Then there's the dismasting and him cutting the rig free. There was only 1 line still holding the mast to the boat and he just simply cut it with his knife? No other rigging whatsoever still attached? No stay or shrouds? No running rigging? 

Also when he was first holed and his ship was flooding did he not have any electric bilge pump(s)? No engine? No bucket?


----------



## Chas H (Sep 6, 2013)

I was hoping to learn something about sailing watching this movie. What a disappointment. Instead I remembered some bonehead things I've done when over tired; things I would "never" do on a sunny morning after a good nights sleep. I once sailed into five feet of water with a five foot draft that I clearly saw marked on my paper chart.

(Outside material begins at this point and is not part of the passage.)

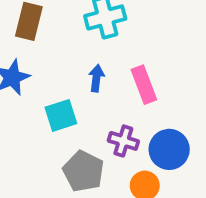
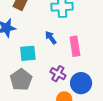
blue arrow: (96, 78) -> (51, 38), turned -56
gray pentagon: (83, 171) -> (21, 80), moved

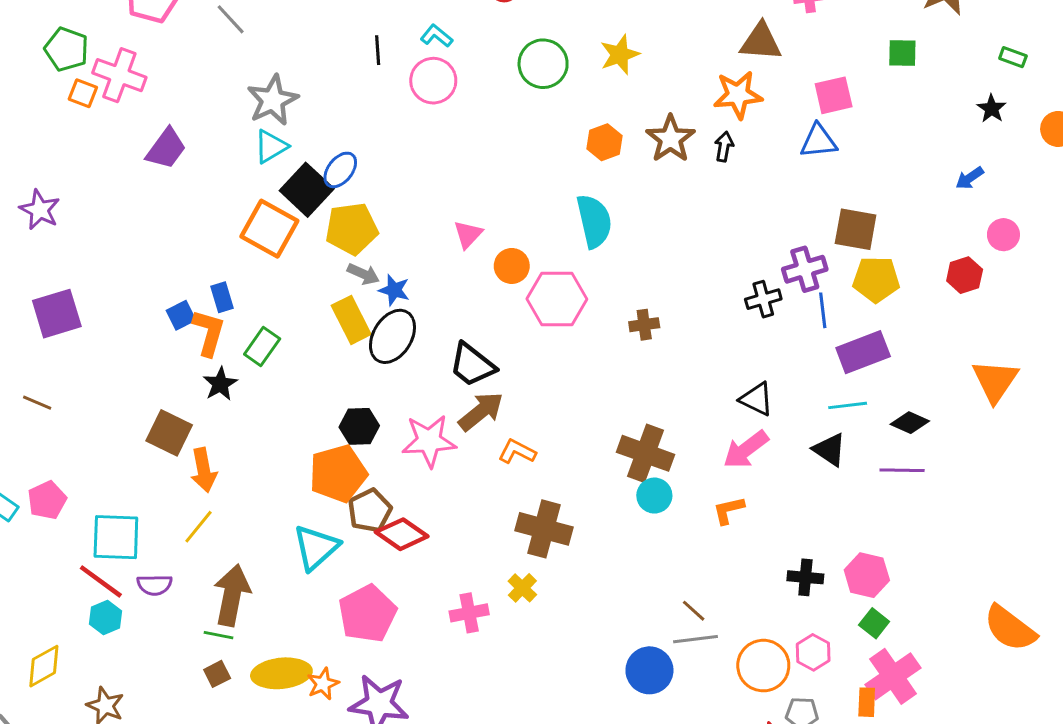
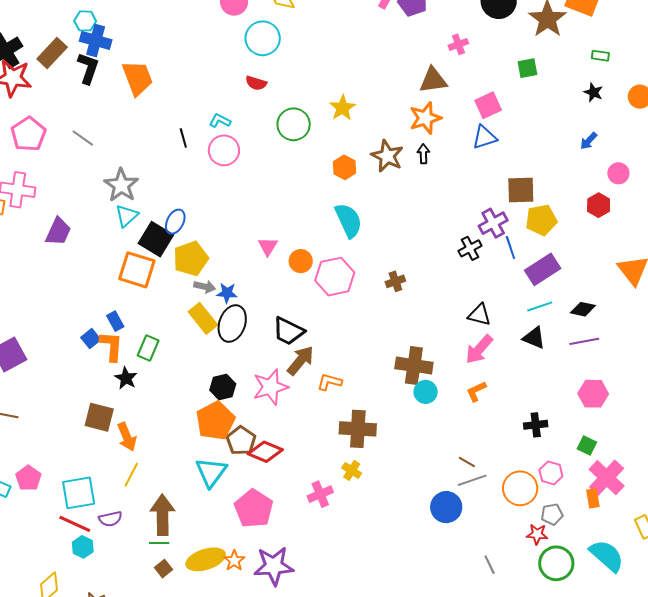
pink hexagon: (867, 575) -> (593, 394), moved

I was tired and wanted to tie up in a small marina. I didn't have to tie up or drop the hook until it was time to kedge off. I once anchored at dusk in a small cove with a rocky bottom and a lee shore. I did sleep soundly. I'm sure an angel stood on the anchor all night.

"All Is Lost" was a disappointing movie. I didn't want to put myself in Redford's Topsiders either. It was uncomfortable enough being on the same boat with him.

A great movie that is technically accurate for the most part and has some wonderful sailing footage of early 20th century fishing schooners is the 1937 production of "Captains Courageous" starring Spencer Tracy (who won an Academy Award for "Best Actor"), Lionel Barrymore, and Mickey Rooney. I'd sail with capt'n Disko Troop anytime.
-CH


----------



## Skipper Jer (Aug 26, 2008)

" It was uncomfortable enough being on the same boat with him."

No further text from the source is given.